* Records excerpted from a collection
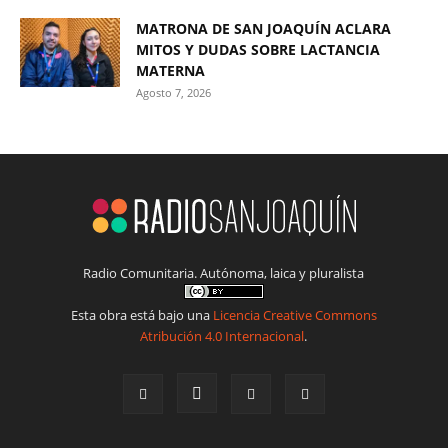
MATRONA DE SAN JOAQUÍN ACLARA
MITOS Y DUDAS SOBRE LACTANCIA
MATERNA
Agosto 7, 2026
Radio Comunitaria. Autónoma, laica y pluralista
Esta obra está bajo una
Licencia Creative Commons
Atribución 4.0 Internacional
.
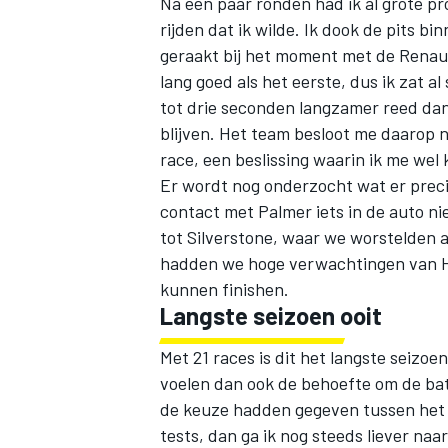
Na een paar ronden had ik al grote p
rijden dat ik wilde. Ik dook de pits 
geraakt bij het moment met de Renaul
lang goed als het eerste, dus ik zat al
tot drie seconden langzamer reed dan
blijven. Het team besloot me daarop 
race, een beslissing waarin ik me wel
Er wordt nog onderzocht wat er precies
contact met Palmer iets in de auto ni
tot Silverstone, waar we worstelden
hadden we hoge verwachtingen van Ho
kunnen finishen.
Langste seizoen ooit
Met 21 races is dit het langste seizoe
voelen dan ook de behoefte om de batt
de keuze hadden gegeven tussen het 
tests, dan ga ik nog steeds liever naa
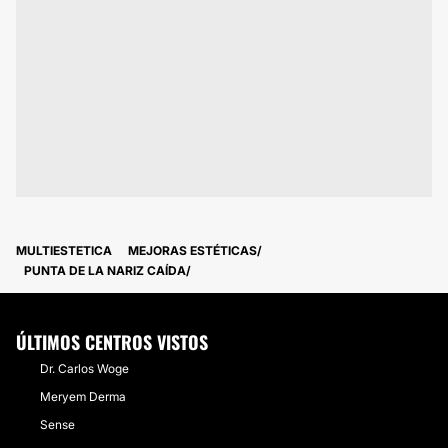
MULTIESTETICA
MEJORAS ESTÉTICAS
PUNTA DE LA NARIZ CAÍDA
ÚLTIMOS CENTROS VISTOS
Dr. Carlos Woge
Meryem Derma
Sense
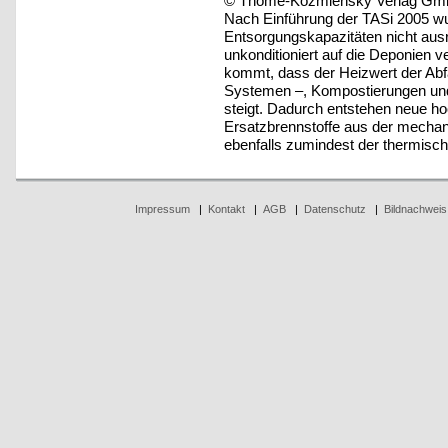
© Thomé-Kozmiensky Verlag Gmb
Nach Einführung der TASi 2005 wur
Entsorgungskapazitäten nicht ausr
unkonditioniert auf die Deponien 
kommt, dass der Heizwert der Abf
Systemen –, Kompostierungen und
steigt. Dadurch entstehen neue ho
Ersatzbrennstoffe aus der mechani
ebenfalls zumindest der thermisc
Impressum
|
Kontakt
|
AGB
|
Datenschutz
|
Bildnachweis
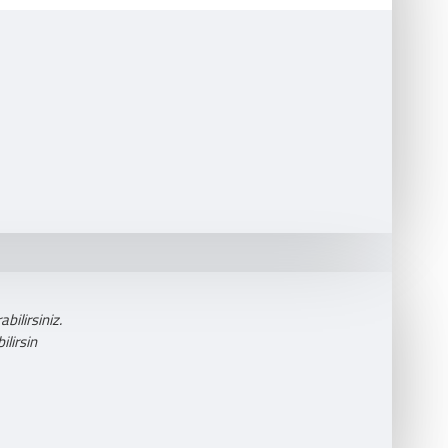
bilirsiniz.
lirsin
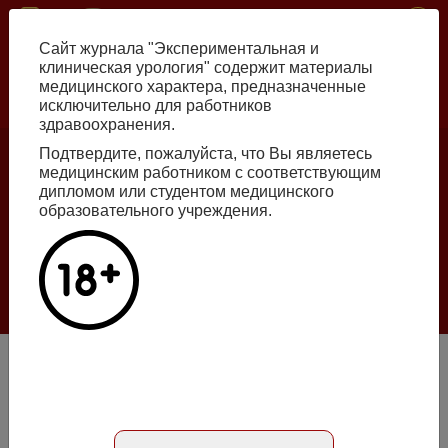
Перейти
ISSN print 2222-8543 ISSN online 2712-8571 10.29188/2222-8543
к
Сайт журнала "Экспериментальная и
основному
клиническая урология" содержит материалы
содержанию
медицинского характера, предназначенные
исключительно для работников
Russian
English
здравоохранения.
Подтвердите, пожалуйста, что Вы являетесь
медицинским работником с соответствующим
Номер №2, 2026
дипломом или студентом медицинского
образовательного учреждения.
Галлюцинации больших языковых моделей
в клинической урологии
Подробнее
Стереотип потребления липидов больными мочекаменной
болезнью
Статья на русском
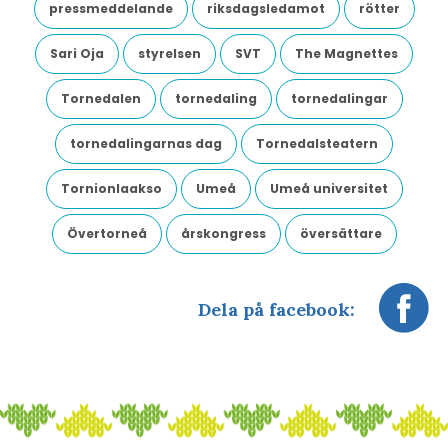
pressmeddelande
riksdagsledamot
rötter
Sari Oja
styrelsen
SVT
The Magnettes
Tornedalen
tornedaling
tornedalingar
tornedalingarnas dag
Tornedalsteatern
Tornionlaakso
Umeå
Umeå universitet
Övertorneå
årskongress
översättare
Dela på facebook:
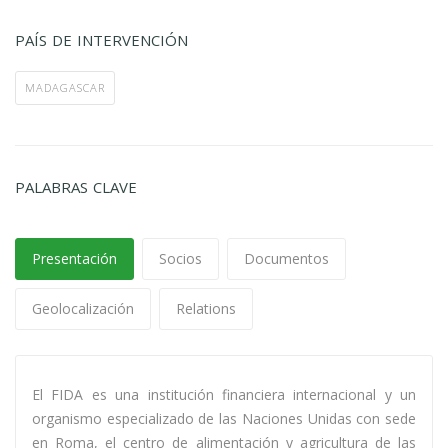
PAÍS DE INTERVENCIÓN
MADAGASCAR
PALABRAS CLAVE
Presentación
Socios
Documentos
Geolocalización
Relations
El FIDA es una institución financiera internacional y un
organismo especializado de las Naciones Unidas con sede
en Roma, el centro de alimentación y agricultura de las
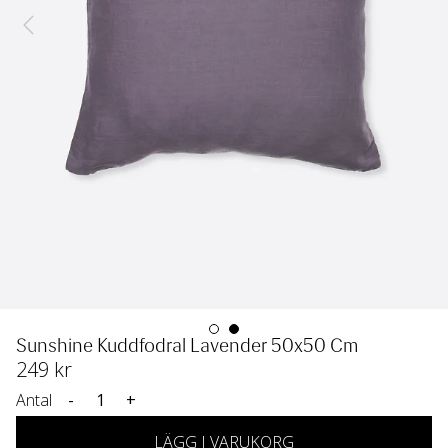
Sunshine Kuddfodral Lavender 50x50 Cm
249
 kr
Antal
-
+
LÄGG I VARUKORG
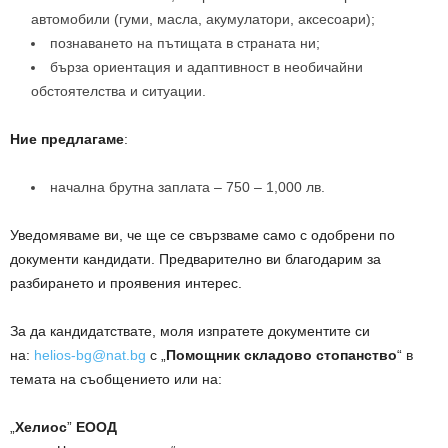
автомобили (гуми, масла, акумулатори, аксесоари);
познаването на пътищата в страната ни;
бърза ориентация и адаптивност в необичайни
обстоятелства и ситуации.
Ние предлагаме
:
начална брутна заплата – 750 – 1,000 лв.
Уведомяваме ви, че ще се свързваме само с одобрени по
документи кандидати. Предварително ви благодарим за
разбирането и проявения интерес.
За да кандидатствате, моля изпратете документите си
на:
helios-bg@nat.bg
с „
Помощник складово стопанство
“ в
темата на съобщението или на:
„
Хелиос
”
ЕООД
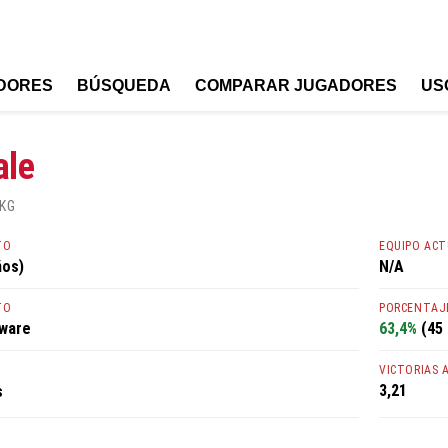
DORES
BÚSQUEDA
COMPARAR JUGADORES
US
ale
 KG
TO
EQUIPO AC
ños)
N/A
TO
PORCENTAJE
aware
63,4%
(45 
VICTORIAS 
3,21
s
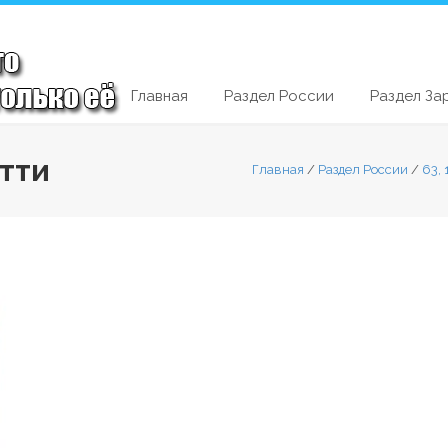
Главная
Раздел России
Раздел За
ятти
Главная
/
Раздел России
/
63,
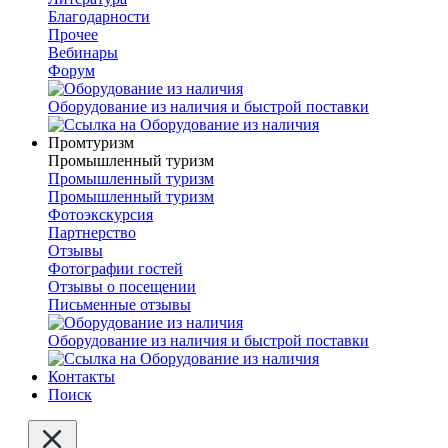
Благодарности
Прочее
Вебинары
Форум
Оборудование из наличия и быстрой поставки
Промтуризм
Промышленный туризм
Промышленный туризм
Промышленный туризм
Фотоэкскурсия
Партнерство
Отзывы
Фотографии гостей
Отзывы о посещении
Письменные отзывы
Оборудование из наличия и быстрой поставки
Контакты
Поиск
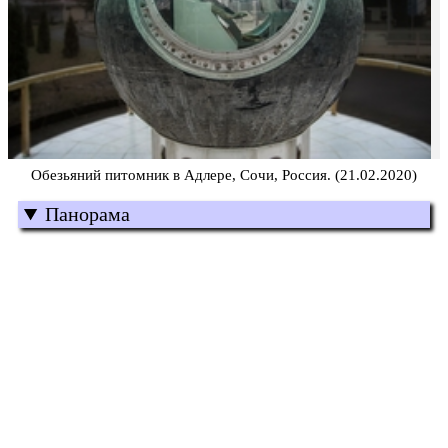
Обезьяний питомник в Адлере, Сочи, Россия. (21.02.2020)
Панорама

* WORK TO BE COMPLETED
Every record above should be transcribed exactly; the pictures stay out of the copy.

* EXPECTED ANSWER
MATRONA DE SAN JOAQUÍN ACLARA
MITOS Y DUDAS SOBRE LACTANCIA
MATERNA
Agosto 7, 2026
Radio Comunitaria. Autónoma, laica y pluralista
Esta obra está bajo una
Licencia Creative Commons
Atribución 4.0 Internacional
.
Na een paar ronden had ik al grote p
rijden dat ik wilde. Ik dook de pits 
geraakt bij het moment met de Renaul
lang goed als het eerste, dus ik zat al
tot drie seconden langzamer reed dan
blijven. Het team besloot me daarop 
race, een beslissing waarin ik me wel
Er wordt nog onderzocht wat er precies
contact met Palmer iets in de auto ni
tot Silverstone, waar we worstelden
hadden we hoge verwachtingen van Ho
kunnen finishen.
Langste seizoen ooit
Met 21 races is dit het langste seizoe
voelen dan ook de behoefte om de batt
de keuze hadden gegeven tussen het 
tests, dan ga ik nog steeds liever naa
MULTIESTETICA
MEJORAS ESTÉTICAS
PUNTA DE LA NARIZ CAÍDA
ÚLTIMOS CENTROS VISTOS
Dr. Carlos Woge
Meryem Derma
Sense
© Thomé-Kozmiensky Verlag Gmb
Nach Einführung der TASi 2005 wur
Entsorgungskapazitäten nicht ausr
unkonditioniert auf die Deponien 
kommt, dass der Heizwert der Abf
Systemen –, Kompostierungen und
steigt. Dadurch entstehen neue ho
Ersatzbrennstoffe aus der mechani
ebenfalls zumindest der thermisc
Impressum
|
Kontakt
|
AGB
|
Datenschutz
|
Bildnachweis
bilirsiniz.
lirsin
Перейти
ISSN print 2222-8543 ISSN online 2712-8571 10.29188/2222-8543
к
Сайт журнала "Экспериментальная и
основному
клиническая урология" содержит материалы
содержанию
медицинского характера, предназначенные
исключительно для работников
Russian
English
здравоохранения.
Подтвердите, пожалуйста, что Вы являетесь
медицинским работником с соответствующим
Номер №2, 2026
дипломом или студентом медицинского
образовательного учреждения.
Галлюцинации больших языковых моделей
в клинической урологии
Подробнее
Стереотип потребления липидов больными мочекаменной
болезнью
Статья на русском
pressmeddelande
riksdagsledamot
rötter
Sari Oja
styrelsen
SVT
The Magnettes
Tornedalen
tornedaling
tornedalingar
tornedalingarnas dag
Tornedalsteatern
Tornionlaakso
Umeå
Umeå universitet
Övertorneå
årskongress
översättare
Dela på facebook:
PAÍS DE INTERVENCIÓN
MADAGASCAR
PALABRAS CLAVE
Presentación
Socios
Documentos
Geolocalización
Relations
El FIDA es una institución financiera internacional y un
organismo especializado de las Naciones Unidas con sede
en Roma, el centro de alimentación y agricultura de las
Sunshine Kuddfodral Lavender 50x50 Cm
249
 kr
Antal
-
+
LÄGG I VARUKORG
автомобили (гуми, масла, акумулатори, аксесоари);
познаването на пътищата в страната ни;
бърза ориентация и адаптивност в необичайни
обстоятелства и ситуации.
Ние предлагаме
:
начална брутна заплата – 750 – 1,000 лв.
Уведомяваме ви, че ще се свързваме само с одобрени по
документи кандидати. Предварително ви благодарим за
разбирането и проявения интерес.
За да кандидатствате, моля изпратете документите си
на:
helios-bg@nat.bg
с „
Помощник складово стопанство
“ в
темата на съобщението или на:
„
Хелиос
”
ЕООД
DORES
BÚSQUEDA
COMPARAR JUGADORES
US
ale
 KG
TO
EQUIPO AC
ños)
N/A
TO
PORCENTAJE
aware
63,4%
(45 
VICTORIAS 
3,21
s
Главная
Раздел России
Раздел За
ятти
Главная
/
Раздел России
/
63,
Благодарности
Прочее
Вебинары
Форум
Оборудование из наличия и быстрой поставки
Промтуризм
Промышленный туризм
Промышленный туризм
Промышленный туризм
Фотоэкскурсия
Партнерство
Отзывы
Фотографии гостей
Отзывы о посещении
Письменные отзывы
Оборудование из наличия и быстрой поставки
Контакты
Поиск
Обезьяний питомник в Адлере, Сочи, Россия. (21.02.2020)
Панорама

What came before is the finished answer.